Clinical records form the basis of a longitudinal medical record, a history of the patient over time. “It’s creating a history of the patient, the physicians that they’ve seen, the nurses and workforce that attended to them with each of the encounters, and the financial aspects of it — from what it cost the patient to our internal costs,” Janssen said.
Accurate Health Data Comparisons Drive Action And Improvement
Memorial, including its flagship 500-bed Memorial Medical Center and three affiliates, two of which are critical-access hospitals, wants to track costs by facility. “If we wanted to look at how one of our critical-access hospitals is doing and compare it to another, we could do that. If we were to specify floor, wing, and bed, we could drill down into that level of detail, or we could compare one nursing unit to another,” Janssen explained.
Comparisons can be made based on several metrics, including service delivery, throughput, and patient satisfaction. “We are able to drill down into that data and see what it represents,” Janssen said.
Even before bringing the technology into full production, Memorial is looking to move into the next phase of analytics, specifically the realm of predictive analytics, according to Janssen. Like health systems all over the country, Memorial seeks to prevent readmissions and reduce “frequent fliers” to the emergency department by identifying patterns.
“If we see that a patient has come in [during] January, April, and July, we would want to be able to look at that data and make predictions based on the data that’s there so we could make, with some certain degree of accuracy, a calculation that the patient, for whatever reason, may present again in October,” he explained.
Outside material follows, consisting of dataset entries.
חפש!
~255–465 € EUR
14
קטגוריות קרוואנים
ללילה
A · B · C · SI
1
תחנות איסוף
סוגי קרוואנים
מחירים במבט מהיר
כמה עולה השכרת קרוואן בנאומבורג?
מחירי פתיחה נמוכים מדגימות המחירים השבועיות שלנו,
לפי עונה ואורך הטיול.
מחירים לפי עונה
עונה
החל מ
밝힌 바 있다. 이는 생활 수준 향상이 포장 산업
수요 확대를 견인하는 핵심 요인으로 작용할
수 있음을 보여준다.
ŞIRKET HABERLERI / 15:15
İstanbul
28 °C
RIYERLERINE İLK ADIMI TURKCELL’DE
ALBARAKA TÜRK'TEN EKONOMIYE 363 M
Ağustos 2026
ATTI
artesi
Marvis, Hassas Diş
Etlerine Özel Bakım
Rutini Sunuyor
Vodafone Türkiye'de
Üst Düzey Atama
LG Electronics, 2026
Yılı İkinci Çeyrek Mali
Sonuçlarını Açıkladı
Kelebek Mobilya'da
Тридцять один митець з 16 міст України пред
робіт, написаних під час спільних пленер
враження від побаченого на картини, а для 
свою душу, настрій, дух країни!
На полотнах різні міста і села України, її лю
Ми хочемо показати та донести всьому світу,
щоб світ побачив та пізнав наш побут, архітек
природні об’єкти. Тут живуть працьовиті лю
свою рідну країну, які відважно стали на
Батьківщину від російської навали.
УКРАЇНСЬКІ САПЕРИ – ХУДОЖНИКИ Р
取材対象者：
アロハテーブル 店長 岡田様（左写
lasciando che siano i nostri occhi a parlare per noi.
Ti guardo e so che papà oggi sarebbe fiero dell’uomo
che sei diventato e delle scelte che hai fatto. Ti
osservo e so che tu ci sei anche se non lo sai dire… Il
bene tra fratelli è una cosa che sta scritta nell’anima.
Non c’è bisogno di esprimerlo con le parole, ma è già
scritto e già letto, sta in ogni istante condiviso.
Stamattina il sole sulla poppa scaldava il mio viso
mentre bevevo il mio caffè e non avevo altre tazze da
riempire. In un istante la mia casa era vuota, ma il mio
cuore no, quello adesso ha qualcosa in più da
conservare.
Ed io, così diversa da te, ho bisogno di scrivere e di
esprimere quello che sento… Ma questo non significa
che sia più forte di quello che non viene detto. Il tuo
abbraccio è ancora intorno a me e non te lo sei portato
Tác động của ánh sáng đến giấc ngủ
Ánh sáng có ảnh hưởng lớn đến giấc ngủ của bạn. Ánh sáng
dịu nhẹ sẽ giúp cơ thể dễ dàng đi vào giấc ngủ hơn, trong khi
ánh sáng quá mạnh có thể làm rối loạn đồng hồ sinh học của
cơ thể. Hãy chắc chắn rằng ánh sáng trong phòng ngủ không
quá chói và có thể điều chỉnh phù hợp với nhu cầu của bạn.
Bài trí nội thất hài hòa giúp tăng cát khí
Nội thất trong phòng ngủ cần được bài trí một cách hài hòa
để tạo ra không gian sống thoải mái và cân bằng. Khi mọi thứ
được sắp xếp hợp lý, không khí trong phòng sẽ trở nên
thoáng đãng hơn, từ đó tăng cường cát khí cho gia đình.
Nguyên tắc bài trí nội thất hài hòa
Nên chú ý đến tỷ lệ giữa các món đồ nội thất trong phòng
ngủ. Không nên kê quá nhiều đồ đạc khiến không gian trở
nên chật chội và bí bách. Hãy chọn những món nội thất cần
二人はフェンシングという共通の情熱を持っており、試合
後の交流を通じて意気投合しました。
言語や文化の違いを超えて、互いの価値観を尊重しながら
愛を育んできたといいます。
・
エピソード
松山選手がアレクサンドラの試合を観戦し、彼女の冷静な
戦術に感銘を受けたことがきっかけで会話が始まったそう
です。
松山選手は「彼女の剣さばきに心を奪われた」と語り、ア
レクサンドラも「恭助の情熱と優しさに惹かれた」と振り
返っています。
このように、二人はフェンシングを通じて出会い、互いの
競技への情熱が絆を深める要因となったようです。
“That’s an important step to get us to what we’re really after, which is what’s called prescriptive analytics,” Janssen said. “What we’re ultimately after is the ability to provide better patient care at a lower cost to the patient and the health system.”
Prescriptive analytics will be able to help Memorial understand why the hypothetical patient may have visited the ED in January, April, and July. “We could really drill down into the data then and find out that they’re presenting with heart attack symptoms. That’s good for us to know as to why they may be coming back in October,” Janssen said. “It’s not just a cool little toy for IS [information systems]. It’s a game-changer.”